We meet Jean Gilkyson (Jennifer Lopez) as she’s on her way out of an abusive relationship with Gary (Damian Lewis of “Band of Brothers” fame). She takes her daughter, Griff (Becca Gardner) and leaves town, eventually ending up in Ishawooa, Wyoming. It’s an out of the way place that looks like it should be on a postcard. Jean was married to Griffin who has died and Einar (Robert Redford) is her estranged father-in-law. Einar is a grumpy old man who lives and works on the dilapidated farm with his long time friend and ranch hand, Mitch (Morgan Freeman). Mitch had been mauled by a bear a year earlier and Einar takes care of him. Jean needs a place to take refuge and also enlightens Einar to the fact that he has a granddaughter. It’s natural to assume that his guard will be let down and he’ll stop blaming Jean for the loss of his son. That assumption would be correct.

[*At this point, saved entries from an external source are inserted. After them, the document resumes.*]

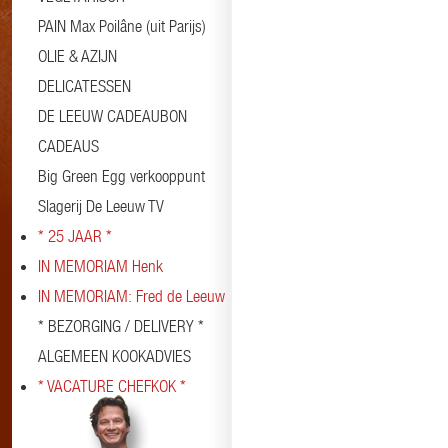
PAIN Max Poilâne (uit Parijs)
OLIE & AZIJN
DELICATESSEN
DE LEEUW CADEAUBON
CADEAUS
Big Green Egg verkooppunt
Slagerij De Leeuw TV
* 25 JAAR *
IN MEMORIAM Henk
IN MEMORIAM: Fred de Leeuw
* BEZORGING / DELIVERY *
ALGEMEEN KOOKADVIES
* VACATURE CHEFKOK *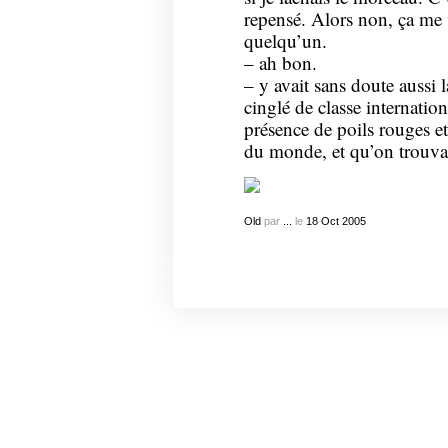
repensé. Alors non, ça me v
quelqu’un.
– ah bon.
– y avait sans doute aussi 
cinglé de classe internation
présence de poils rouges et
du monde, et qu’on trouvai
Old
par
...
le
18
Oct
2005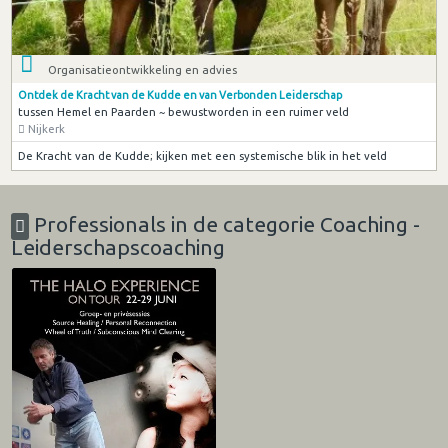
Organisatieontwikkeling en advies
Ontdek de Kracht van de Kudde en van Verbonden Leiderschap
tussen Hemel en Paarden ~ bewustworden in een ruimer veld
Nijkerk
De Kracht van de Kudde; kijken met een systemische blik in het veld
Professionals in de categorie Coaching -
Leiderschapscoaching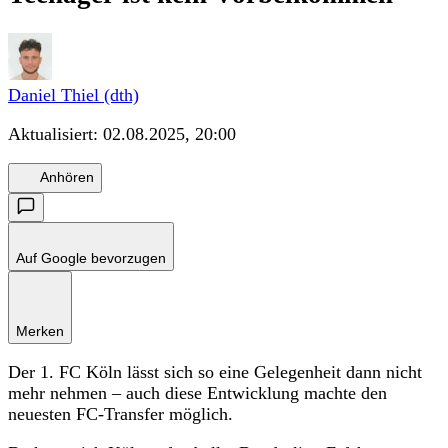
Daniel Thiel (dth)
Aktualisiert:
02.08.2025, 20:00
Anhören
Auf Google bevorzugen
Merken
Der 1. FC Köln lässt sich so eine Gelegenheit dann nicht
mehr nehmen – auch diese Entwicklung machte den
neuesten FC-Transfer möglich.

“An Unfinished Life” could mean a number of different things, but it’s a movie that I wasn’t really looking forward to watching. I have to say, though, that I enjoyed it. Redford, like Clint Eastwood, is an actor/director and is at his best when he’s playing it low-key. If you’re looking for an action-packed movie then you’ll most likely not find it here. There’s a couple of fist fights, a few gun shots and some rather tense scenes involving the bear (played by “Bart the Bear” from “The Bear” and “The Edge”). I was reminded of “McCabe and Mrs. Miller” in the sense that we see these people in a small town, intrude on their lives and then the movie ends. Knowing full well that the characters will keep going along just as they had been. Fans of Hallstrom’s work will undoubtedly be attracted to this as well as “Casanova”, “The Cider House Rules” and “Chocolat”.

Video: How does it look?

“An Unfinished Life” is presented in a gorgeous 2.40:1 anamorphic transfer that really shows off the lavish Wyoming (Canadian, actually) countryside. The detail is crisp and vivid with an expansive color palette. Flesh tones are warm and natural and despite a few scenes that have a somewhat soft look to them, I was hard-pressed to find anything wrong with the way this looked. Disney has done a great job with this transfer and it’s amazing to look at.

Audio: How does it sound?

The audio is a fairly standard Dolby Digital 5.1 offering and for the most part, it sounds like a surround mix. The movie is dialogue driven except for a few instances in which all five channels come out to play! Surrounds kick in from time to time, but your center channel will be doing most of the work here. It’s not bad by any means, but nothing really stood out about it either.

Supplements: What are the extras?

“An Unfinished Life” has a few supplements that are worthwhile. The audio commentary by Hallstrom is insightful and informative and he tells of the cast and the delay in getting the movie released. There are a few featurettes with the first being the obligatory “Making of An Unfinished Life” and the second being far more interesting. The second is “Training Bart the Bear” in which we see his trainer and how talented this animal actor actually is. There’s also a still gallery of photos.